This is not necessarily the current version of this TIP.
| TIP: | 128 |
| Title: | Ability to Install a Custom Memory Allocator |
| Version: | $Revision: 1.1 $ |
| Author: | Christophe Cap <udragon at users dot sourceforge dot net> |
| State: | Draft |
| Type: | Project |
| Tcl-Version: | 8.5 |
| Vote: | Pending |
| Created: | Thursday, 13 March 2003 |
This TIP alters Tcl to allow embedded uses of the Tcl library (and any extensions) to either use the Tcl memory allocators as their main allocator (especially in C++) or to set the memory allocator that Tcl uses for itself through ckalloc().
A while ago I was experiencing troubles when allocating images ([image create photo]) while memory was already exhausted, my app crashed (due to known bug item #698571, which is in the HEAD by now!) This shouldn't happen anyway since my application had it's new handler set.
Tracing down the source of the allocators I noticed that Tcl uses HeapAlloc() (on Win32) to allocate its memory. Why not use malloc()?
It would be nice to be able to catch memory allocation errors with a custom new handler.
A solution could be to replace HeapAlloc() (on Win32) and other platform specific memory handlers should be replaced by malloc().
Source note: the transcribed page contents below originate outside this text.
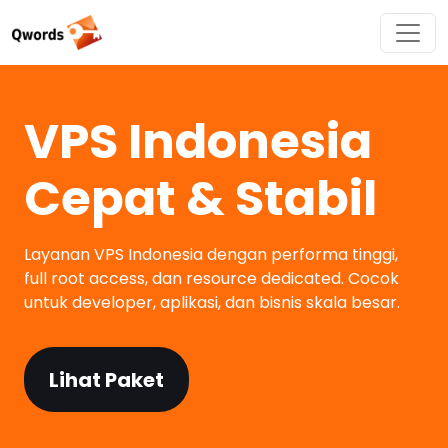
VPS Indonesia
Cepat & Stabil
Layanan VPS Indonesia dengan performa tinggi,
full root access, dan resource dedicated. Cocok
untuk developer, aplikasi, dan bisnis skala besar.
Lihat Paket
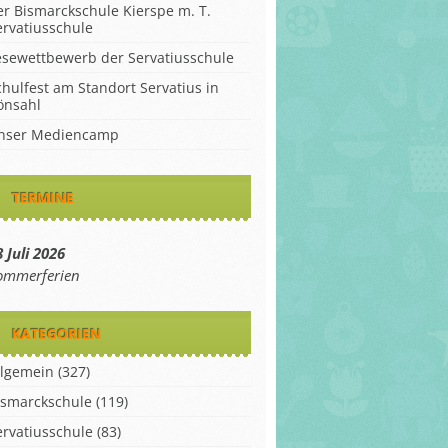
er Bismarckschule Kierspe m. T.
ervatiusschule
esewettbewerb der Servatiusschule
chulfest am Standort Servatius in
önsahl
nser Mediencamp
TERMINE
 Juli 2026
ommerferien
KATEGORIEN
llgemein
(327)
ismarckschule
(119)
ervatiusschule
(83)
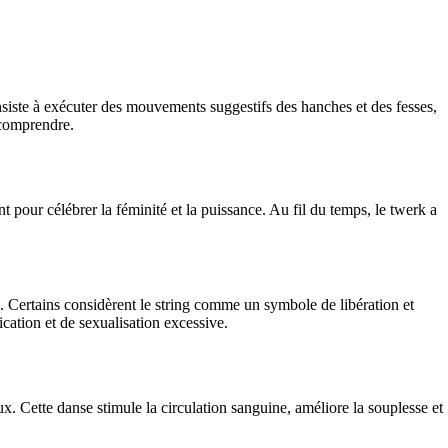
onsiste à exécuter des mouvements suggestifs des hanches et des fesses,
 comprendre.
 pour célébrer la féminité et la puissance. Au fil du temps, le twerk a
é. Certains considèrent le string comme un symbole de libération et
cation et de sexualisation excessive.
aux. Cette danse stimule la circulation sanguine, améliore la souplesse et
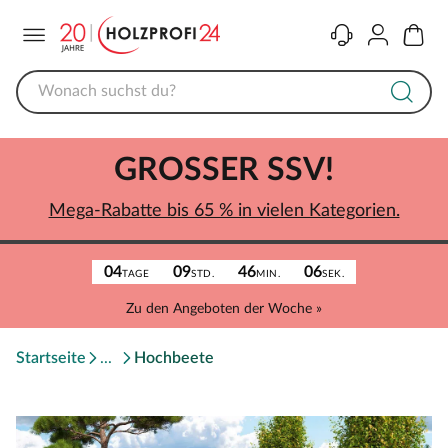
Menü
Kontakt
Konto
Warenk
GROSSER SSV!
Mega-Rabatte bis 65 % in vielen Kategorien.
04
09
46
06
TAGE
STD.
MIN.
SEK.
Zu den Angeboten der Woche »
Startseite
Hochbeete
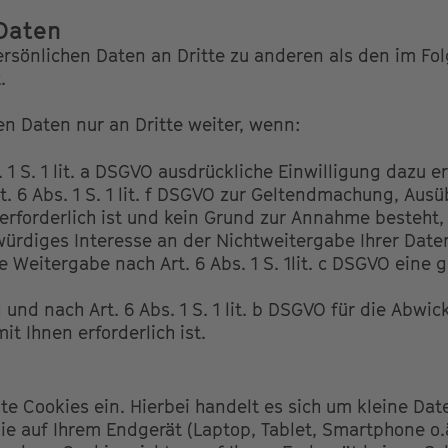
Daten
ersönlichen Daten an Dritte zu anderen als den im F
.
en Daten nur an Dritte weiter, wenn:
. 1 S. 1 lit. a DSGVO ausdrückliche Einwilligung dazu er
t. 6 Abs. 1 S. 1 lit. f DSGVO zur Geltendmachung, Aus
rforderlich ist und kein Grund zur Annahme besteht, 
rdiges Interesse an der Nichtweitergabe Ihrer Date
ie Weitergabe nach Art. 6 Abs. 1 S. 1lit. c DSGVO eine 
g und nach Art. 6 Abs. 1 S. 1 lit. b DSGVO für die Abwi
it Ihnen erforderlich ist.
te Cookies ein. Hierbei handelt es sich um kleine Date
die auf Ihrem Endgerät (Laptop, Tablet, Smartphone o.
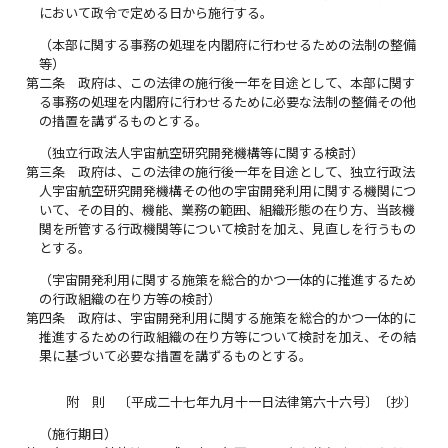
において政令で定める日から施行する。
（本部に関する事務の処理を内閣府に行わせるための法制の整備
等）
第二条
政府は、この法律の施行後一年を目途として、本部に関す
る事務の処理を内閣府に行わせるために必要な法制の整備その他
の措置を講ずるものとする。
（独立行政法人宇宙航空研究開発機構等に関する検討）
第三条
政府は、この法律の施行後一年を目途として、独立行政法
人宇宙航空研究開発機構その他の宇宙開発利用に関する機関につ
いて、その目的、機能、業務の範囲、組織形態の在り方、当該機
関を所管する行政機関等について検討を加え、見直しを行うもの
とする。
（宇宙開発利用に関する施策を総合的かつ一体的に推進するため
の行政組織の在り方等の検討）
第四条
政府は、宇宙開発利用に関する施策を総合的かつ一体的に
推進するための行政組織の在り方等について検討を加え、その結
果に基づいて必要な措置を講ずるものとする。
附 則 〔平成二十七年九月十一日法律第六十六号〕〔抄〕
（施行期日）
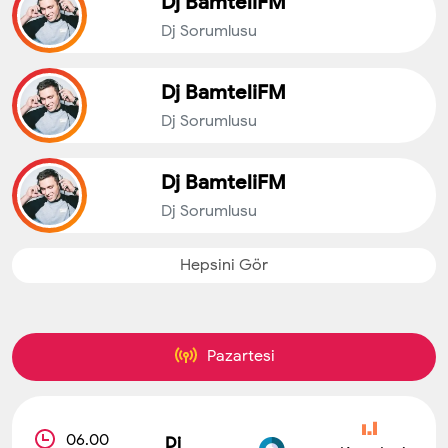
Dj BamteliFM
Dj Sorumlusu
Dj BamteliFM
Dj Sorumlusu
Dj BamteliFM
Dj Sorumlusu
Hepsini Gör
Pazartesi
06.00
Dj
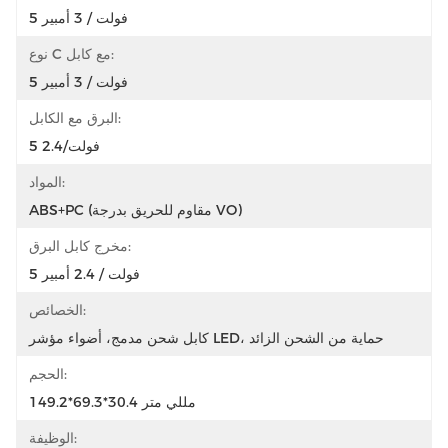
5 فولت / 3 أمبير
نوع C مع كابل:
5 فولت / 3 أمبير
البرق مع الكابل:
5 فولت/2.4
المواد:
ABS+PC (مقاوم للحريق بدرجة VO)
مخرج كابل البرق:
5 فولت / 2.4 أمبير
الخصائص:
كابل شحن مدمج، أضواء مؤشر LED، حماية من الشحن الزائد
الحجم:
149.2*69.3*30.4 مللي متر
الوظيفة:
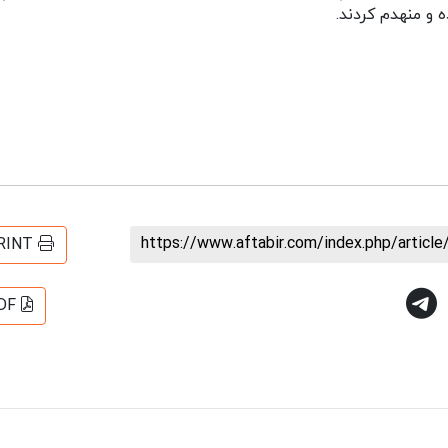
 و منهدم کردند.
https://www.aftabir.com/index.php/artic
RINT
DF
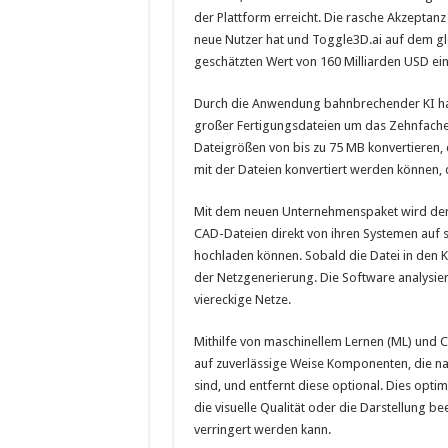
der Plattform erreicht. Die rasche Akzeptanz 
neue Nutzer hat und Toggle3D.ai auf dem 
geschätzten Wert von 160 Milliarden USD ei
Durch die Anwendung bahnbrechender KI hat 
großer Fertigungsdateien um das Zehnfache 
Dateigrößen von bis zu 75 MB konvertieren
mit der Dateien konvertiert werden können, 
Mit dem neuen Unternehmenspaket wird der K
CAD-Dateien direkt von ihren Systemen auf s
hochladen können. Sobald die Datei in den 
der Netzgenerierung. Die Software analysiert 
viereckige Netze.
Mithilfe von maschinellem Lernen (ML) und 
auf zuverlässige Weise Komponenten, die nac
sind, und entfernt diese optional. Dies opti
die visuelle Qualität oder die Darstellung b
verringert werden kann.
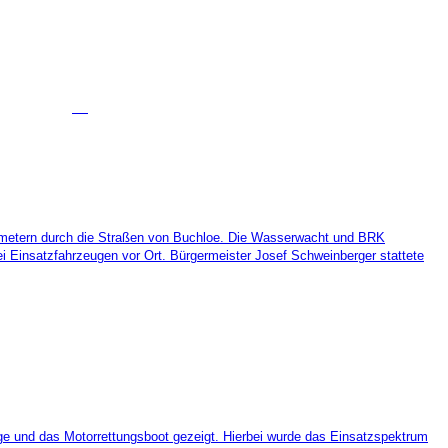
lometern durch die Straßen von Buchloe. Die Wasserwacht und BRK
ei Einsatzfahrzeugen vor Ort. Bürgermeister Josef Schweinberger stattete
e und das Motorrettungsboot gezeigt. Hierbei wurde das Einsatzspektrum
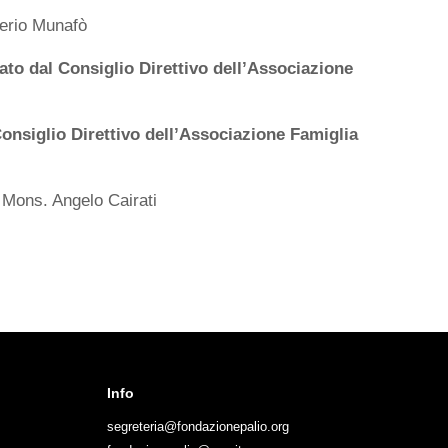
erio Munafò
to dal Consiglio Direttivo dell’Associazione
onsiglio Direttivo dell’Associazione Famiglia
Mons. Angelo Cairati
Info
segreteria@fondazionepalio.org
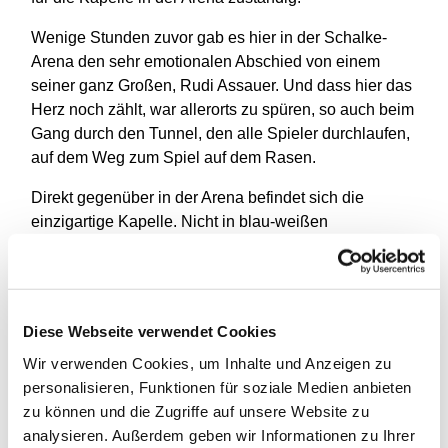
Wenige Stunden zuvor gab es hier in der Schalke-
Arena den sehr emotionalen Abschied von einem
seiner ganz Großen, Rudi Assauer. Und dass hier das
Herz noch zählt, war allerorts zu spüren, so auch beim
Gang durch den Tunnel, den alle Spieler durchlaufen,
auf dem Weg zum Spiel auf dem Rasen.
Direkt gegenüber in der Arena befindet sich die
einzigartige Kapelle. Nicht in blau-weißen
Vereinsfarben, sondern ausdrücklich ganz schlicht
gehalten. Hier kamen dann auch nach dem Rundgang
die Vereinsmitglieder zur Andacht zusammen:
„Lobsingt, ihr Völker alle, lobsingt und preist den
Diese Webseite verwendet Cookies
Herrn“ erklang es vielstimmig. Und wohl alle spürten,
Wir verwenden Cookies, um Inhalte und Anzeigen zu
dass dies ein besonderer Ort der Ruhe und des
personalisieren, Funktionen für soziale Medien anbieten
Nachdenkens ist.
zu können und die Zugriffe auf unsere Website zu
Dann widmeten sich die Teilnehmenden ihrem
analysieren. Außerdem geben wir Informationen zu Ihrer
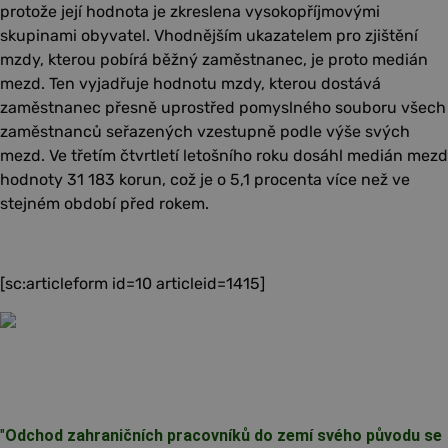
protože její hodnota je zkreslena vysokopříjmovými
skupinami obyvatel. Vhodnějším ukazatelem pro zjištění
mzdy, kterou pobírá běžný zaměstnanec, je proto medián
mezd. Ten vyjadřuje hodnotu mzdy, kterou dostává
zaměstnanec přesně uprostřed pomyslného souboru všech
zaměstnanců seřazených vzestupně podle výše svých
mezd. Ve třetím čtvrtletí letošního roku dosáhl medián mezd
hodnoty 31 183 korun, což je o 5,1 procenta více než ve
stejném období před rokem.
[sc:articleform id=10 articleid=1415]
"
Odchod zahraničních pracovníků do zemí svého původu se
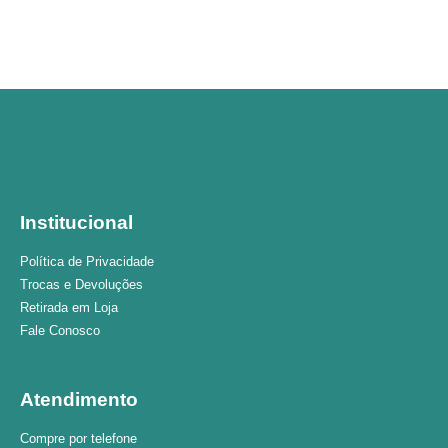
Institucional
Política de Privacidade
Trocas e Devoluções
Retirada em Loja
Fale Conosco
Atendimento
Compre por telefone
This way a new handler can by set through set_new_handler().
Note that the Microsoft VC++ compiler has some ANSI incompatibility in that it uses _set_new_handler() rather than set_new_handler(). We would naturally conceal this platform difference.
For example:
#include <new>
//
// New handler for Microsoft Visual C++ compiler
//
#ifdef _MSC_VER
#include <new.h>
int __cdecl _newHandler(size_t size )
{
// Do whatever
return 0;
}
#else
//
// Ansi C/C++ new handler
//
void __cdecl _newHandler( void )
{
// Do whatever
}
#endif
void sethandlers(void)
{
// Microsoft compiler
#ifdef _MSC_VER
_set_new_handler (_newHandler); // Setup new handler
_set_new_mode( 1 ); // Re-route malloc failures to new handler !
// Ansi compiler
#else
set_new_handler (_newHandler); // ANSI new handler
#endif
}
The above suggested solution could work for some compilers, but may not for all (some compilers might not support setting a malloc failure callback.) Therefore a Tcl custom new handler functionality could be implemented that handles Tcl specific memory allocation failures.
Something like: Tcl_SetMemHandler()?
This document has been placed in the public domain.
This is not necessarily the current version of this TIP.